If they were healthy, maybe they died of old age and it was just happened to be like that. Have you cycled the tank or did frequent waterchanges and used something to keep them from getting bothered if you did a fish in cycle?
That's all I am thinking could have happened....though they might show signs if it was that. 
It's a good idea to disinfect everything and start over.
Again, i'm sorry that happened. I'd find it hard and quite upsetting if that happened to me..


----------



## nochoramet (Oct 2, 2009)

Well I've never, ever had a problem up until now! I changed the water once a week 40% it wasn't cycled because I don't have the time for it. Now I'm changing it twice a week because I have 4 guys instead of 3. Or I did. Now I only have 3. I know Fishy died of old age, but Fru couldn't be much older than a year. I got him off aquabid. I'm just going to take it all down and start all over. :c that sucks.


----------



## BlueHaven (Jul 17, 2010)

Oh, okay. A lot of people don't cycle their tanks, which is okay as long as water changes are done frequently, which you do. So it should have been fine. 
Yea....


----------



## ForbiddenSecrets (Aug 15, 2010)

That's horrible hun *hugs tightly* You have a divided tank right? Just to be on the safe side I'd take everything down and give it a good long clean while putting the other boys in QT just in /case/ it's something in the tank. Probably just bad turn of events but it doesn't hurt to make sure right? 

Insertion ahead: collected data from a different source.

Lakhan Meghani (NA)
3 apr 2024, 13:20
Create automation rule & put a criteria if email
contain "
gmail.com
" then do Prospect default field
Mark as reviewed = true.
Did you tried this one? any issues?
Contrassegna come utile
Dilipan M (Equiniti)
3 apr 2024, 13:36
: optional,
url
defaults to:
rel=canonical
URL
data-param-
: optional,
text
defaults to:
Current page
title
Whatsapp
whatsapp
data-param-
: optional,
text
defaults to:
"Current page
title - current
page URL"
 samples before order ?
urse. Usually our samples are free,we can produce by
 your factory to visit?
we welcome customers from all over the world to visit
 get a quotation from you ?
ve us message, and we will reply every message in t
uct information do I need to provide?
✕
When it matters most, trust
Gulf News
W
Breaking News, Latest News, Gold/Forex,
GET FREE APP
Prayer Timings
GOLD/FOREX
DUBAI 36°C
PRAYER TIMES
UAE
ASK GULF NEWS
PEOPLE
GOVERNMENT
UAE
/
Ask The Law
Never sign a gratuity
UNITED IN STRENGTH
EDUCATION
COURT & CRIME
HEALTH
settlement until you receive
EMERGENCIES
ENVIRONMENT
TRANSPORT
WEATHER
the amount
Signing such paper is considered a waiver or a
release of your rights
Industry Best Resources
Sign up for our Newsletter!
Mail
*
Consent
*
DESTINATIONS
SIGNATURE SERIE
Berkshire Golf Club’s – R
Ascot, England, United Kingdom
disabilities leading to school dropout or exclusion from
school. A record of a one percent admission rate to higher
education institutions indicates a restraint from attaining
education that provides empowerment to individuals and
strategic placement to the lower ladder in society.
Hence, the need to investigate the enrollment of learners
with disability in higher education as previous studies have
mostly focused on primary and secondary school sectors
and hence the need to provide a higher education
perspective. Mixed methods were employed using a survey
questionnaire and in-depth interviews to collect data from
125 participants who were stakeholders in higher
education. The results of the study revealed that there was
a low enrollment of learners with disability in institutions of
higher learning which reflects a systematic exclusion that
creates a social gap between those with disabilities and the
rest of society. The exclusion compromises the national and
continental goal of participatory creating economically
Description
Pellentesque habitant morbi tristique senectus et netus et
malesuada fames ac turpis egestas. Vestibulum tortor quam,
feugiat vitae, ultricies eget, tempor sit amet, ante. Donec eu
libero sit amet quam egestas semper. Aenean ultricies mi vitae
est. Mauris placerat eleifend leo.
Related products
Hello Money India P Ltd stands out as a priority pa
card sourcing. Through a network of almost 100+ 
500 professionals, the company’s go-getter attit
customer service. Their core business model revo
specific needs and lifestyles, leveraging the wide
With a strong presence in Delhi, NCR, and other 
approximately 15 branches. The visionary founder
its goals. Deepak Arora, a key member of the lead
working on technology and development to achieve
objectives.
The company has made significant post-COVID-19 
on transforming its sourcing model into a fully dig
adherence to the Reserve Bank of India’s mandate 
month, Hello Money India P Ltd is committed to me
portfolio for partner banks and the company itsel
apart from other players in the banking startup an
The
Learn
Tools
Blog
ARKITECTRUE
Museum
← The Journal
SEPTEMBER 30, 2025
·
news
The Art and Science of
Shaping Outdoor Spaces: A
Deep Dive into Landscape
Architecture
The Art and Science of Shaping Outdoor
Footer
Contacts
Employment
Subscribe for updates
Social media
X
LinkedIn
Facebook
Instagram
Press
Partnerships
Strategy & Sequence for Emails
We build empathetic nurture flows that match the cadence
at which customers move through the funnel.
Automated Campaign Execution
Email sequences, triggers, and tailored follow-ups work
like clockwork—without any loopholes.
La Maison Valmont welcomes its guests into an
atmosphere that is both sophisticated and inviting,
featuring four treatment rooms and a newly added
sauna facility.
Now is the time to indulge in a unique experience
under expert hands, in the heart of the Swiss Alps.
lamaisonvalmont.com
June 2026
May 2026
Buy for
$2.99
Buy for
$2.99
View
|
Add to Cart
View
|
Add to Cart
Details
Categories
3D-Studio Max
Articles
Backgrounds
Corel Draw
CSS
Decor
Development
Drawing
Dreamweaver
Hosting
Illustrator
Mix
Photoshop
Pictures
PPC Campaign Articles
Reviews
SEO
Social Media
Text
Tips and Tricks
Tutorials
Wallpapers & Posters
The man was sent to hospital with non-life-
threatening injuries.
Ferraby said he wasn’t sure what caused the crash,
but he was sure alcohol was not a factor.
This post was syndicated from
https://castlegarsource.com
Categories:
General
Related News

You're not doing anything wrong sometimes pets just go particularly fish. I'm sure he was happy he was in your care.​


----------



## nochoramet (Oct 2, 2009)

Aww, thanks both of you  *hugs back*
Yes, I have a divided tank and since I have some free time today, I definitely am taking it down and bleaching everything in there and making a huge water change. I think I'm just going to stick with 3 fishies, 4 seems to be too many for me to handle lol. Please pray (or if you aren't religious, good vibes) that the bad luck will turn around!


----------



## ForbiddenSecrets (Aug 15, 2010)

I'll do both for them - one has to work <3 Good luck with the tank changing and I'm sure the others will be fine =D


----------



## vaygirl (Sep 10, 2009)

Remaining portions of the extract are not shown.